The reputation of the Joe faded to beige once I had experienced the genuine article. I’m a goner and have joined the tribe of fanatics. 

The Town Hall Delicatessen lies in wait between NYC and me. A connector, touchstone, seducer. Connecting the dots from home to Joe with a sprinkling of rye bread crumbs and splashes  of sauce.  Holy cow that sandwich was good.

Serious Eats/Serial Eats

Thank you, Sublime Miss M, for reminding us that summer comes around each year, year in and year out, without fail.

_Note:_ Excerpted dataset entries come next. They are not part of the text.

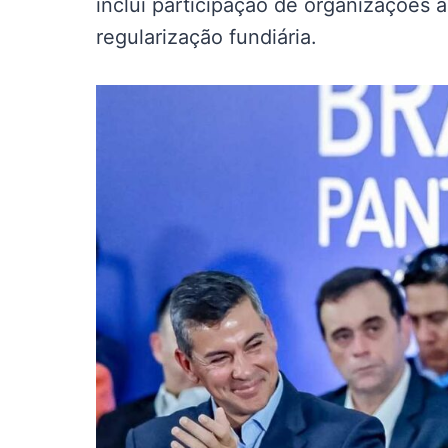
inclui participação de organizações 
regularização fundiária.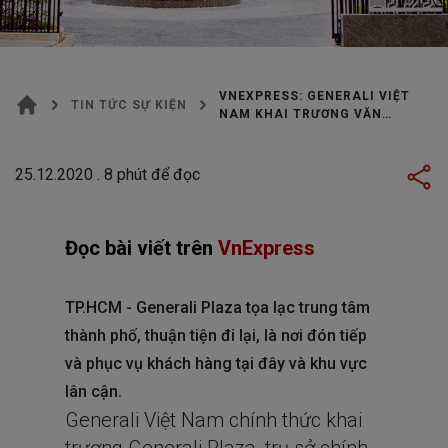
VNEXPRESS: GENERALI VIỆT
TIN TỨC SỰ KIỆN
NAM KHAI TRƯƠNG VĂN
PHÒNG TRỤ SỞ CHÍNH TẠI
TP.HCM
25.12.2020
.
8
phút để đọc
Đọc bài viết trên
VnExpress
TP.HCM - Generali Plaza tọa lạc trung tâm
thành phố, thuận tiện đi lại, là nơi đón tiếp
và phục vụ khách hàng tại đây và khu vực
lân cận.
Generali Việt Nam chính thức khai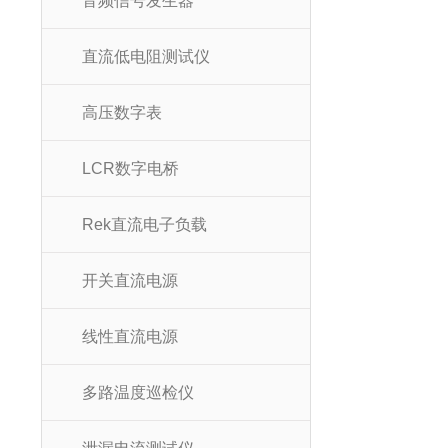
音频信号发生器
直流低电阻测试仪
高压数字表
LCR数字电桥
Rek直流电子负载
开关直流电源
线性直流电源
多路温度巡检仪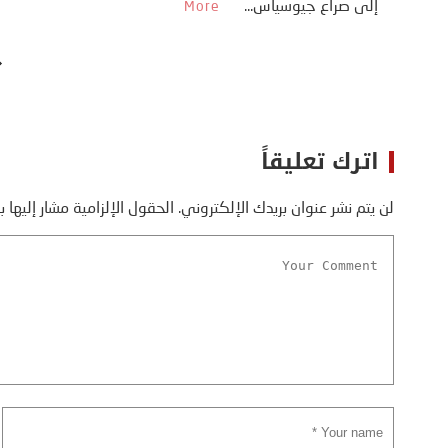
إلى صراع جيوسياس...
More
اترك تعليقاً
لن يتم نشر عنوان بريدك الإلكتروني.
الحقول الإلزامية مشار إليها ب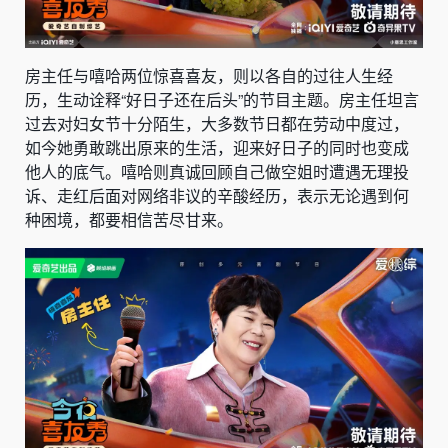
房主任与嘻哈两位惊喜喜友，则以各自的过往人生经
历，生动诠释“好日子还在后头”的节目主题。房主任坦言
过去对妇女节十分陌生，大多数节日都在劳动中度过，
如今她勇敢跳出原来的生活，迎来好日子的同时也变成
他人的底气。嘻哈则真诚回顾自己做空姐时遭遇无理投
诉、走红后面对网络非议的辛酸经历，表示无论遇到何
种困境，都要相信苦尽甘来。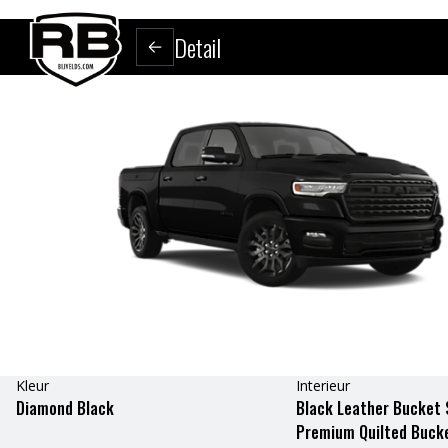
Detail
Kleur
Interieur
Diamond Black
Black Leather Bucket 
Premium Quilted Buck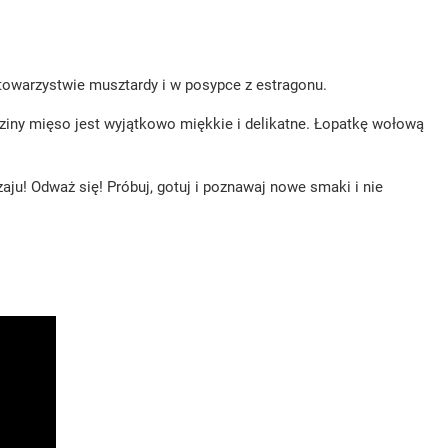
 towarzystwie musztardy i w posypce z estragonu.
odziny mięso jest wyjątkowo miękkie i delikatne. Łopatkę wołową
zaju! Odważ się! Próbuj, gotuj i poznawaj nowe smaki i nie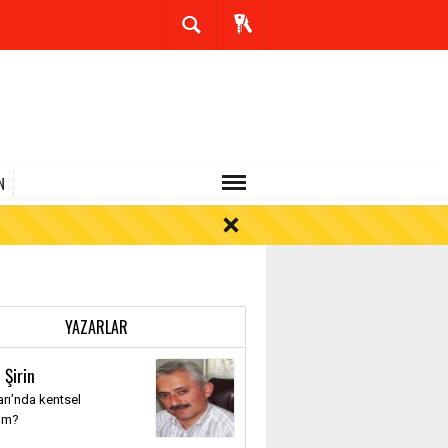
N
YAZARLAR
 Şirin
rı’nda kentsel
üm?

As the lit part of our days dwindles, the neolithic me is clanging the gong, “THE WORLD IS COMING TO AN END! THE END I TELL YOU! THE END! SEEK SHELTER!”

We may have had tools, and the means for clanging, back in the day, the neolithic day, but we did not have therapy, and the means for recognizing that one of our inner parts, the protective part, was working overtime.

Settle down, already. Hot dog days will be upon us before we know it. Carlisle is not a long drive, and it’s a pretty one. Winding roads past orchards that whisper, “Summer is upon us,” while issuing waves of apple blossoms into the ether.

Serious Eats brings our seasonal sequence full circle with a series on hotdogs. Around and around we go, spinning in space on our homeglobe, eating serially, seasonally, panic shushed reliably by summer light.